Top of Provided information
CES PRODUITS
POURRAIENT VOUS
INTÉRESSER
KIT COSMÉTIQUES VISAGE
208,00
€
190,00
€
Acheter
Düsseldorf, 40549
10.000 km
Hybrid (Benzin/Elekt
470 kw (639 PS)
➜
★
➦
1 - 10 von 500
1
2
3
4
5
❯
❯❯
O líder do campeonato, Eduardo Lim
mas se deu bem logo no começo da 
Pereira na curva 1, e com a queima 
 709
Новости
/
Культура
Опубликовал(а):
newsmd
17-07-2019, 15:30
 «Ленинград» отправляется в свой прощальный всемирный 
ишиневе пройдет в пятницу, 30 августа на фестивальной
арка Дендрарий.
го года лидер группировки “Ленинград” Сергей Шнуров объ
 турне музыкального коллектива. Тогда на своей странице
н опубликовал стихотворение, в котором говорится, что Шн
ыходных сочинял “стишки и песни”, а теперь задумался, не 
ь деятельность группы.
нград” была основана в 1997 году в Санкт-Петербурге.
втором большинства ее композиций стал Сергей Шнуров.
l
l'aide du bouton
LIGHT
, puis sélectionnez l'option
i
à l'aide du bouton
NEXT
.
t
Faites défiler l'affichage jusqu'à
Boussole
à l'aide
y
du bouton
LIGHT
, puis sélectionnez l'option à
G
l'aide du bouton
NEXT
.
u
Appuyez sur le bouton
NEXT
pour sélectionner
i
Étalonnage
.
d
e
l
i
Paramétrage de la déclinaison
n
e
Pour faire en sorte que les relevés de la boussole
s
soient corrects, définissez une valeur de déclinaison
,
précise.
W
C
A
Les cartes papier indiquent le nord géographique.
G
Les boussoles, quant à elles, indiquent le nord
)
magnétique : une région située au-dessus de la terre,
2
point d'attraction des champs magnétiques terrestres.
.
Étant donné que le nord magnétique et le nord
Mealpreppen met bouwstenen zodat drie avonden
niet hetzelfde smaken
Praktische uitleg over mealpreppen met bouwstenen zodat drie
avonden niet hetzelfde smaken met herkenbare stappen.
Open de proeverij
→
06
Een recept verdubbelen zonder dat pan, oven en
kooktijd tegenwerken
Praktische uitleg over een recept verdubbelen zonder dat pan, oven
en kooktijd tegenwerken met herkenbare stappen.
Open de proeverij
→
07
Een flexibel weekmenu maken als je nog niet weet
Bottom of Provided information
Top of Provided information
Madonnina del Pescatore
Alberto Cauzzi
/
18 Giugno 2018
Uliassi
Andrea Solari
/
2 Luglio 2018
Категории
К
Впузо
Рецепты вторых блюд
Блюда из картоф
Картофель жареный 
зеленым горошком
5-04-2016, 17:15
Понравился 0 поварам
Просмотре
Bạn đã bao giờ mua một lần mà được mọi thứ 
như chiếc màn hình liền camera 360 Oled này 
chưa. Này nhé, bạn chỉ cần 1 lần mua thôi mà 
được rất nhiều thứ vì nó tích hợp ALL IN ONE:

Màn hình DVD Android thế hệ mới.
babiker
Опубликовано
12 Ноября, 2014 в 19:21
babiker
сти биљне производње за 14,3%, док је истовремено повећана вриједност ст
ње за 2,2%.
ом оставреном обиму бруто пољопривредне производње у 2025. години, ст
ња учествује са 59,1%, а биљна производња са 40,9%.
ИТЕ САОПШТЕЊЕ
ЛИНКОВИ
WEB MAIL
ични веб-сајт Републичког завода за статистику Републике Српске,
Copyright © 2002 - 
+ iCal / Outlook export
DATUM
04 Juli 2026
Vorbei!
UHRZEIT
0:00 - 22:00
Bottom of Provided information
Task details = Using the entries above, give again exactly the lines from the line holding "CES PRODUITS" through the line holding "арка Дендрарий.". Include both end lines and nothing else.

Result of this exercise =
CES PRODUITS
POURRAIENT VOUS
INTÉRESSER
KIT COSMÉTIQUES VISAGE
208,00
€
190,00
€
Acheter
Düsseldorf, 40549
10.000 km
Hybrid (Benzin/Elekt
470 kw (639 PS)
➜
★
➦
1 - 10 von 500
1
2
3
4
5
❯
❯❯
O líder do campeonato, Eduardo Lim
mas se deu bem logo no começo da 
Pereira na curva 1, e com a queima 
 709
Новости
/
Культура
Опубликовал(а):
newsmd
17-07-2019, 15:30
 «Ленинград» отправляется в свой прощальный всемирный 
ишиневе пройдет в пятницу, 30 августа на фестивальной
арка Дендрарий.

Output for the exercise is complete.